(Saved entries)
=-=-=

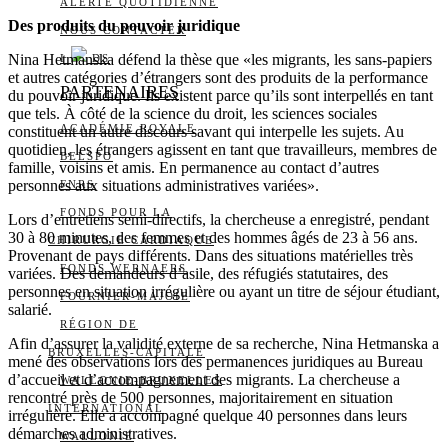
ALERTE QUOTIDIENNE
Des produits du pouvoir juridique
NOUS CONTACTER
Nina Hetmanska défend la thèse que «les migrants, les sans-papiers
I
DS
et autres catégories d’étrangers sont des produits de la performance
PARTENAIRES
du pouvoir juridique. Ils existent parce qu’ils sont interpellés en tant
que tels. À côté de la science du droit, les sciences sociales
ACADÉMIE ROYALE
constituent un autre discours savant qui interpelle les sujets. Au
quotidien, les étrangers agissent en tant que travailleurs, membres de
BELSPO
famille, voisins et amis. En permanence au contact d’autres
personnes aux situations administratives variées».
FNRS
FONDS POUR LA
Lors d’entretiens semi-directifs, la chercheuse a enregistré, pendant
30 à 80 minutes, des femmes et des hommes âgés de 23 à 56 ans.
CHIRURGIE CARDIAQUE
Provenant de pays différents. Dans des situations matérielles très
FONDS WERNAERS
variées. Des demandeurs d’asile, des réfugiés statutaires, des
personnes en situation irrégulière ou ayant un titre de séjour étudiant,
FOURNIER-MAJOIE
salarié.
RÉGION DE
Afin d’assurer la validité externe de sa recherche, Nina Hetmanska a
BRUXELLES-CAPITALE
mené des observations lors des permanences juridiques au Bureau
d’accueil et d’accompagnement des migrants. La chercheuse a
WALLONIE-BRUXELLES
rencontré près de 500 personnes, majoritairement en situation
INTERNATIONAL
irrégulière. Elle a accompagné quelque 40 personnes dans leurs
démarches administratives.
WALLONIE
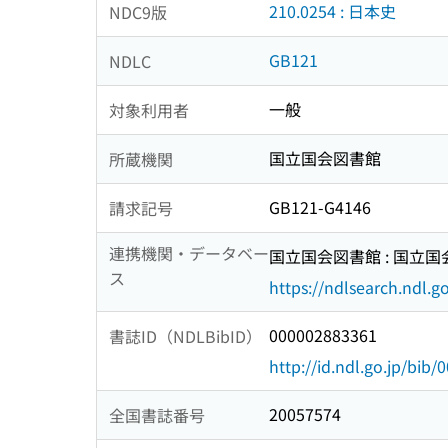
210.0254 : 日本史
NDC9版
GB121
NDLC
一般
対象利用者
国立国会図書館
所蔵機関
GB121-G4146
請求記号
連携機関・データベー
国立国会図書館 : 国立
ス
https://ndlsearch.ndl.go
000002883361
書誌ID（NDLBibID）
http://id.ndl.go.jp/bib
20057574
全国書誌番号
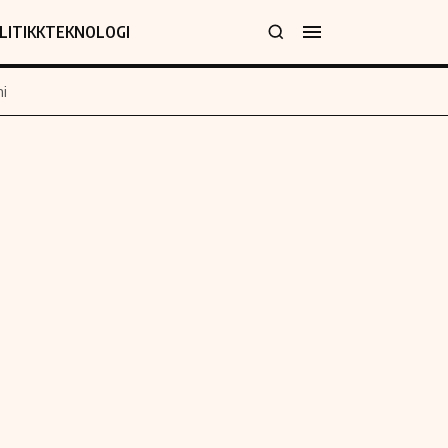
LITIKK
TEKNOLOGI
i
jer
Informasjon
klæring
Om oss
y
Kontakt oss
Forfattere og redaksjon
Etiske retningslinjer
 for rettelser
Verdensnyheter
policy
Alt om penger på engelsk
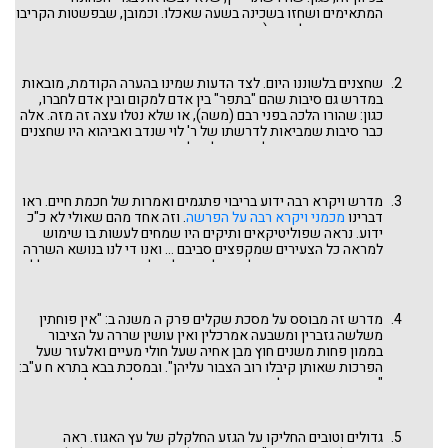
המתאימים ושחזו בשכינה בשעה שאכלו. וכמובן, שבפשטות הקריבו
קטורת היכן שלא צוו (השווה עם קרח ועדתו, זו העצה שמשה נותן
לבני שבטו כמבחן, אחרי שאחייניו מתו בה ...).
שחצנים בלשוננו היום. לצד הדעות שמינו בהערה הקודמת, מובאות
במדרש גם סיבות שהם "בתפר" בין אדם למקום ובין אדם לחברו,
כגון: שהורו הלכה בפני רבם (משה), או שלא נטלו עצה זה מזה. אלה
כבר סיבות שמביאות לדרשתו של ר' לוי שנדב ואביהוא היו שחצנים
ויהירים. ומכאן הדרך לשאיפה לנטילת השררה, קרובה מאד. ודווקא
בשיטה זו ה-"לפני ה' " מועצם מאד, ללמדך שכל יהירות וגאווה היא
כלפי א-להים ואדם.
מדרש ויקרא רבה ידוע בריבוי פתגמים ואמרות של חכמת חיים. ראו
דברינו
מכמני ויקרא רבה על הפרשה
. וזה אחד מהם שאולי לא כ"כ
ידוע. נראה שפוליטיקאים ותיקים היו שמחים לעשות בו שימוש
למראה כל הצעירים שמקפצים סביבם ... ואנו די לנו בנושא השררה
שביקשו נדב ואביהוא על מנת לצאת ולהפליג קמעא בנושא הכללי
של שררה על הציבור. אפשר שר' לוי מכוון לתופעה הכללית של
קניית משרות בכסף (סנהדרין ז ע"ב, ירושלמי ביכורים ג ג) או שמא
למשהו ספציפי יותר שאיננו מכירים.
מדרש זה מבוסס על מסכת שקלים פרק ה משנה ב: "אין פוחתין
משלשה גזברין ומשבעה אמרכלין ואין עושין שררה על הציבור
בממון פחות משנים חוץ מבן אחיה שעל חולי מעיים ואלעזר שעל
הפרכות שאותן קיבלו רוב הצבור עליהן". ובמסכת בבא בתרא ח ע"ב:
"תנו רבנן: קופה של צדקה נגבית בשנים ומתחלקת בשלושה, נגבית
בשנים - שאין עושים שררות על הצבור פחות משנים, ומתחלקת
בשלשה - כדיני ממונות". ובירושלמי פאה ח ו מנומק הצורך בשלושה
משום שצדקה היא "דיני נפשות". אבל משמע שאם האדם אמין
גדולים וטובים החליקו על הגזע החלקלק של עץ האגוז. ראה
במיוחד, מאמינים גם לאחד. כך במשנה בשקלים לעיל. וברמב"ם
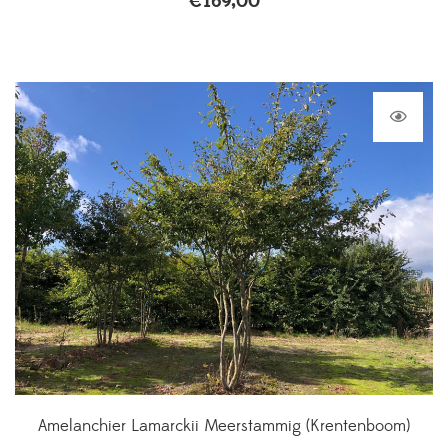
€
169,00
Amelanchier Lamarckii Meerstammig (Krentenboom)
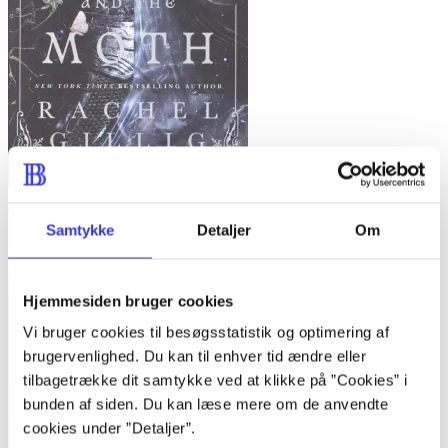
The knight and the moth
Samtykke
Detaljer
Om
Rachel Gillig
Hjemmesiden bruger cookies
Vi bruger cookies til besøgsstatistik og optimering af
brugervenlighed. Du kan til enhver tid ændre eller
tilbagetrække dit samtykke ved at klikke på ”Cookies” i
bunden af siden. Du kan læse mere om de anvendte
cookies under ”Detaljer”.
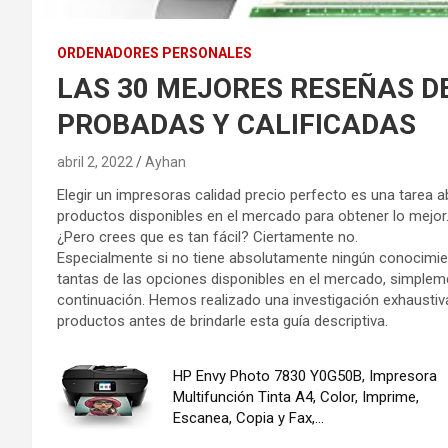
ORDENADORES PERSONALES
LAS 30 MEJORES RESEÑAS DEL 
PROBADAS Y CALIFICADAS
abril 2, 2022
Ayhan
Elegir un impresoras calidad precio perfecto es una tarea 
productos disponibles en el mercado para obtener lo mejor
¿Pero crees que es tan fácil? Ciertamente no.
Especialmente si no tiene absolutamente ningún conocimien
tantas de las opciones disponibles en el mercado, simplem
continuación. Hemos realizado una investigación exhaustiv
productos antes de brindarle esta guía descriptiva.
HP Envy Photo 7830 Y0G50B, Impresora
Multifunción Tinta A4, Color, Imprime,
Escanea, Copia y Fax,...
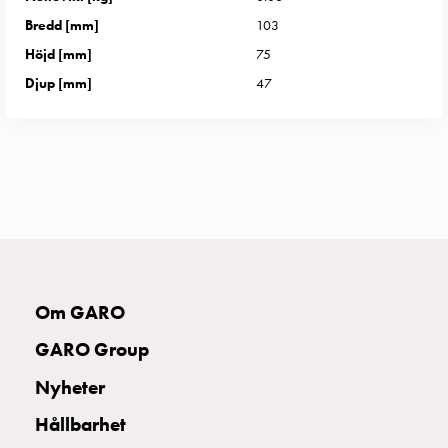
uttag
Bredd [mm]
103
Koster
Höjd [mm]
75
tre
uttag
Djup [mm]
47
Koster
fyra
uttag
Kosterstolpar
belysning
Infrastruktur
och
eldistribution
Lågspänningsfördelning
Om GARO
Kabelskåp
med
GARO Group
skensystem
Nyheter
Säkringslastfrånskiljare
Tillbehör
Hållbarhet
och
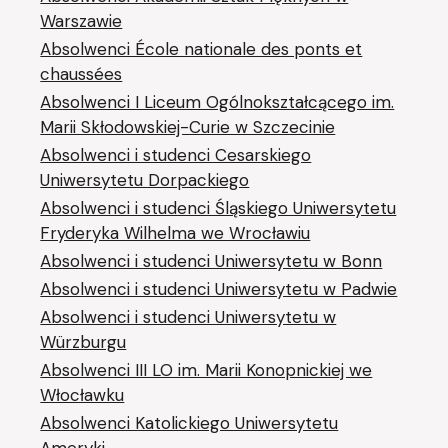
Warszawie
Absolwenci École nationale des ponts et
chaussées
Absolwenci I Liceum Ogólnokształcącego im.
Marii Skłodowskiej-Curie w Szczecinie
Absolwenci i studenci Cesarskiego
Uniwersytetu Dorpackiego
Absolwenci i studenci Śląskiego Uniwersytetu
Fryderyka Wilhelma we Wrocławiu
Absolwenci i studenci Uniwersytetu w Bonn
Absolwenci i studenci Uniwersytetu w Padwie
Absolwenci i studenci Uniwersytetu w
Würzburgu
Absolwenci III LO im. Marii Konopnickiej we
Włocławku
Absolwenci Katolickiego Uniwersytetu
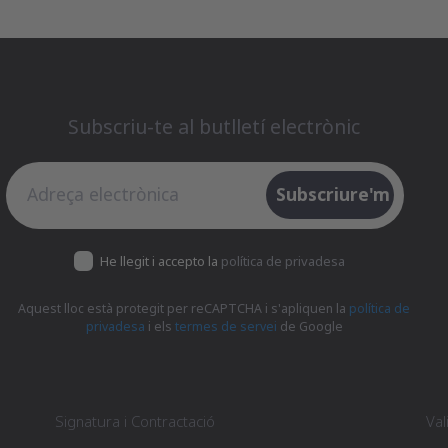
Subscriu-te al butlletí electrònic
Subscriu-te al butlletí electrònic
Subscriure'm
He llegit i accepto la
política de privadesa
Aquest lloc està protegit per reCAPTCHA i s'apliquen la
política de
privadesa
i els
termes de servei
de Google
Signatura i Contractació
Val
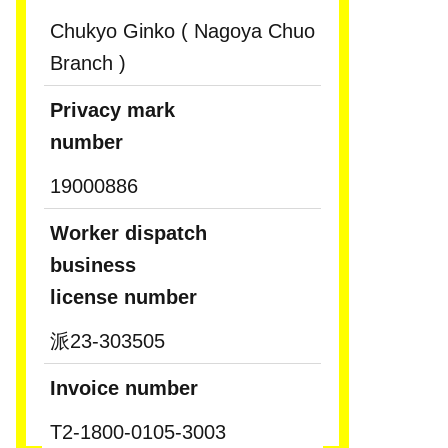
Chukyo Ginko ( Nagoya Chuo
Branch )
Privacy mark
number
19000886
Worker dispatch
business
license number
派23-303505
Invoice number
T2-1800-0105-3003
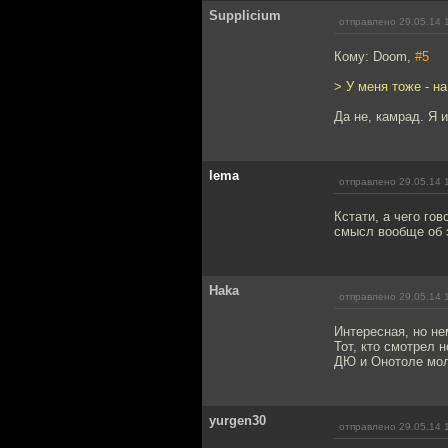
Supplicium
отправлено 29.05.14 
Кому: Doom,
#5
> У меня тоже - на
Да не, камрад. Я 
lema
отправлено 29.05.14 
Кстати, а чего го
смысл вообще об 
Haka
отправлено 29.05.14 
Интересная, но не
Тот, кто смотрел 
ДЮ и Онотоле мо
yurgen30
отправлено 29.05.14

=-=-=

▸ Your instructions:
The answer must restate every entry word for word, with the pictures left out.

▸ Your response:
ALERTE QUOTIDIENNE
Des produits du pouvoir juridique
NOUS CONTACTER
Nina Hetmanska défend la thèse que «les migrants, les sans-papiers
I
DS
et autres catégories d’étrangers sont des produits de la performance
PARTENAIRES
du pouvoir juridique. Ils existent parce qu’ils sont interpellés en tant
que tels. À côté de la science du droit, les sciences sociales
ACADÉMIE ROYALE
constituent un autre discours savant qui interpelle les sujets. Au
quotidien, les étrangers agissent en tant que travailleurs, membres de
BELSPO
famille, voisins et amis. En permanence au contact d’autres
personnes aux situations administratives variées».
FNRS
FONDS POUR LA
Lors d’entretiens semi-directifs, la chercheuse a enregistré, pendant
30 à 80 minutes, des femmes et des hommes âgés de 23 à 56 ans.
CHIRURGIE CARDIAQUE
Provenant de pays différents. Dans des situations matérielles très
FONDS WERNAERS
variées. Des demandeurs d’asile, des réfugiés statutaires, des
personnes en situation irrégulière ou ayant un titre de séjour étudiant,
FOURNIER-MAJOIE
salarié.
RÉGION DE
Afin d’assurer la validité externe de sa recherche, Nina Hetmanska a
BRUXELLES-CAPITALE
mené des observations lors des permanences juridiques au Bureau
d’accueil et d’accompagnement des migrants. La chercheuse a
WALLONIE-BRUXELLES
rencontré près de 500 personnes, majoritairement en situation
INTERNATIONAL
irrégulière. Elle a accompagné quelque 40 personnes dans leurs
démarches administratives.
WALLONIE
210.0254 : 日本史
NDC9版
GB121
NDLC
一般
対象利用者
国立国会図書館
所蔵機関
GB121-G4146
請求記号
連携機関・データベー
国立国会図書館 : 国立
ス
https://ndlsearch.ndl.go
000002883361
書誌ID（NDLBibID）
http://id.ndl.go.jp/bib
20057574
全国書誌番号
LITIKK
TEKNOLOGI
i
jer
Informasjon
klæring
Om oss
y
Kontakt oss
Forfattere og redaksjon
Etiske retningslinjer
 for rettelser
Verdensnyheter
policy
Alt om penger på engelsk
המתאימים ושחזו בשכינה בשעה שאכלו. וכמובן, שבפשטות הקריבו
קטורת היכן שלא צוו (השווה עם קרח ועדתו, זו העצה שמשה נותן
לבני שבטו כמבחן, אחרי שאחייניו מתו בה ...).
שחצנים בלשוננו היום. לצד הדעות שמינו בהערה הקודמת, מובאות
במדרש גם סיבות שהם "בתפר" בין אדם למקום ובין אדם לחברו,
כגון: שהורו הלכה בפני רבם (משה), או שלא נטלו עצה זה מזה. אלה
כבר סיבות שמביאות לדרשתו של ר' לוי שנדב ואביהוא היו שחצנים
ויהירים. ומכאן הדרך לשאיפה לנטילת השררה, קרובה מאד. ודווקא
בשיטה זו ה-"לפני ה' " מועצם מאד, ללמדך שכל יהירות וגאווה היא
כלפי א-להים ואדם.
מדרש ויקרא רבה ידוע בריבוי פתגמים ואמרות של חכמת חיים. ראו
דברינו
מכמני ויקרא רבה על הפרשה
. וזה אחד מהם שאולי לא כ"כ
ידוע. נראה שפוליטיקאים ותיקים היו שמחים לעשות בו שימוש
למראה כל הצעירים שמקפצים סביבם ... ואנו די לנו בנושא השררה
שביקשו נדב ואביהוא על מנת לצאת ולהפליג קמעא בנושא הכללי
של שררה על הציבור. אפשר שר' לוי מכוון לתופעה הכללית של
קניית משרות בכסף (סנהדרין ז ע"ב, ירושלמי ביכורים ג ג) או שמא
למשהו ספציפי יותר שאיננו מכירים.
מדרש זה מבוסס על מסכת שקלים פרק ה משנה ב: "אין פוחתין
משלשה גזברין ומשבעה אמרכלין ואין עושין שררה על הציבור
בממון פחות משנים חוץ מבן אחיה שעל חולי מעיים ואלעזר שעל
הפרכות שאותן קיבלו רוב הצבור עליהן". ובמסכת בבא בתרא ח ע"ב:
"תנו רבנן: קופה של צדקה נגבית בשנים ומתחלקת בשלושה, נגבית
בשנים - שאין עושים שררות על הצבור פחות משנים, ומתחלקת
בשלשה - כדיני ממונות". ובירושלמי פאה ח ו מנומק הצורך בשלושה
משום שצדקה היא "דיני נפשות". אבל משמע שאם האדם אמין
גדולים וטובים החליקו על הגזע החלקלק של עץ האגוז. ראה
במיוחד, מאמינים גם לאחד. כך במשנה בשקלים לעיל. וברמב"ם
€
169,00
Amelanchier Lamarckii Meerstammig (Krentenboom)
The knight and the moth
Samtykke
Detaljer
Om
Rachel Gillig
Hjemmesiden bruger cookies
Vi bruger cookies til besøgsstatistik og optimering af
brugervenlighed. Du kan til enhver tid ændre eller
tilbagetrække dit samtykke ved at klikke på ”Cookies” i
bunden af siden. Du kan læse mere om de anvendte
cookies under ”Detaljer”.
ORDENADORES PERSONALES
LAS 30 MEJORES RESEÑAS DEL 
PROBADAS Y CALIFICADAS
abril 2, 2022
Ayhan
Elegir un impresoras calidad precio perfecto es una tarea 
productos disponibles en el mercado para obtener lo mejor
¿Pero crees que es tan fácil? Ciertamente no.
Especialmente si no tiene absolutamente ningún conocimien
tantas de las opciones disponibles en el mercado, simplem
continuación. Hemos realizado una investigación exhaustiv
productos antes de brindarle esta guía descriptiva.
HP Envy Photo 7830 Y0G50B, Impresora
Multifunción Tinta A4, Color, Imprime,
Escanea, Copia y Fax,...
uttag
Bredd [mm]
103
Koster
Höjd [mm]
75
tre
uttag
Djup [mm]
47
Koster
fyra
uttag
Kosterstolpar
belysning
Infrastruktur
och
eldistribution
Lågspänningsfördelning
Om GARO
Kabelskåp
med
GARO Group
skensystem
Nyheter
Säkringslastfrånskiljare
Tillbehör
Hållbarhet
och
Warszawie
Absolwenci École nationale des ponts et
chaussées
Absolwenci I Liceum Ogólnokształcącego im.
Marii Skłodowskiej-Curie w Szczecinie
Absolwenci i studenci Cesarskiego
Uniwersytetu Dorpackiego
Absolwenci i studenci Śląskiego Uniwersytetu
Fryderyka Wilhelma we Wrocławiu
Absolwenci i studenci Uniwersytetu w Bonn
Absolwenci i studenci Uniwersytetu w Padwie
Absolwenci i studenci Uniwersytetu w
Würzburgu
Absolwenci III LO im. Marii Konopnickiej we
Włocławku
Absolwenci Katolickiego Uniwersytetu
Subscriu-te al butlletí electrònic
Subscriu-te al butlletí electrònic
Subscriure'm
He llegit i accepto la
política de privadesa
Aquest lloc està protegit per reCAPTCHA i s'apliquen la
política de
privadesa
i els
termes de servei
de Google
Signatura i Contractació
Val
Chukyo Ginko ( Nagoya Chuo
Branch )
Privacy mark
number
19000886
Worker dispatch
business
license number
派23-303505
Invoice number
T2-1800-0105-3003
Supplicium
отправлено 29.05.14 
Кому: Doom,
#5
> У меня тоже - на
Да не, камрад. Я 
lema
отправлено 29.05.14 
Кстати, а чего го
смысл вообще об 
Haka
отправлено 29.05.14 
Интересная, но не
Тот, кто смотрел 
ДЮ и Онотоле мо
yurgen30
отправлено 29.05.14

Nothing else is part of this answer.